Replantearse en cómo gestionamos de manera sostenible el agua en nuestras ciudades implica el incorporar el diseño y manejo del espacio público como un elemento estructurador para gestionar este recurso.
Actualmente existe iniciativas en torno a estas temáticas como los son los parques inundables que se han desarrollado en algunas ciudades del país, como el Parque Inundable La Aguada (ubicado en el Zanjón de la Aguada, en Santiago) y el Parque Inundable D’Agostini (en Punta Arenas). Estos espacios se basan en el escurrimiento superficial de las aguas, combinando canales abiertos, zonas con lagunas permanentes y áreas verdes. El objetivo es que cuando el cauce de aguas vea sobrepasada su capacidad se comienzan a inundar controladamente los parques conduciendo aguas lluvias en distintos niveles. Estas zonas no sólo aportan a la gestión sustentable del agua, sino que cumplen múltiples funciones al otorgarle a los ciudadanos espacios de recreación mejorando la calidad de vida, mitigando además el riesgo asociado a inundaciones, disminuyendo la contaminación de cuerpos de agua y reduciendo su escasez.
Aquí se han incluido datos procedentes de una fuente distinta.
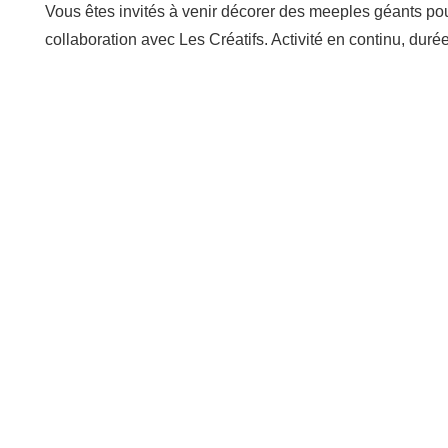
Vous êtes invités à venir décorer des meeples géants pour
collaboration avec Les Créatifs. Activité en continu, duré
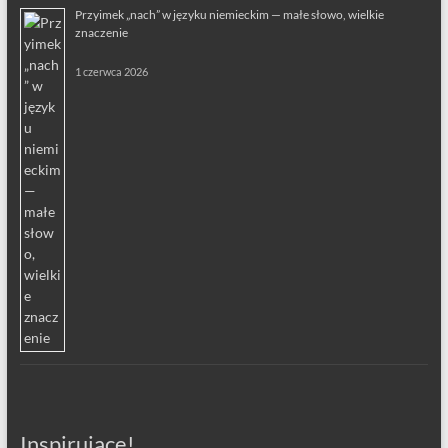
Przyimek „nach” w języku niemieckim — małe słowo, wielkie
znaczenie
1 czerwca 2026
Inspirujące!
También existen otras oportunidades que se pueden aprovechar para ayudar a la gestión sustentable del agua en las ciudades. Actualmente, la falta de planificación urbana ha conllevado a que en nuestras ciudades existan áreas urbanas residuales o sitios eriazos; donde encontramos retazos de terrenos como bandejones, esquinas, rotondas, entre otros; que se presentan como “no lugares”, espacios sin una función aparente, muchas veces destinados a convertirse en basurales o zonas aptas para la delincuencia o el narcotráfico. Todos estos espacios son potenciales focos para el desarrollo de áreas verdes a través de un diseño urbano sensible al agua, que considere el ciclo natural de ella como parte de la dinámica del espacio urbano y que cumplan con la función de gestionar o ser retenedoras de agua, aumentando las superficies “blandas” o no pavimentadas que absorben las aguas lluvias de todas las intensidades. Esto también se ajusta a la iniciativa de la restauración de tierras que plantea la ONU, ya que no sólo se estaría ayudando a gestionar el agua, sino que sería un aporte a recuperar el suelo a través de incorporación de vegetación, la cual siendo nativa ayudaría a potenciar la dispersión de especies y proteger la biodiversidad de zonas silvestres aledañas, además de aumentar la calidad de vida de la población a través del uso multifuncional de estos lugares, entre muchos otros beneficios.
Pero esto no puede ser una medida aislada o enfocada sólo a un espacio en específico, es necesario realizar un catastro adecuado de estas áreas en las ciudades, de manera de hacer una recuperación integral a escala global, disminuyendo considerablemente el porcentaje de superficie pavimentada versus el porcentaje de zonas más permeables al agua, contribuyendo de manera efectiva a combatir la sequía y la desertificación.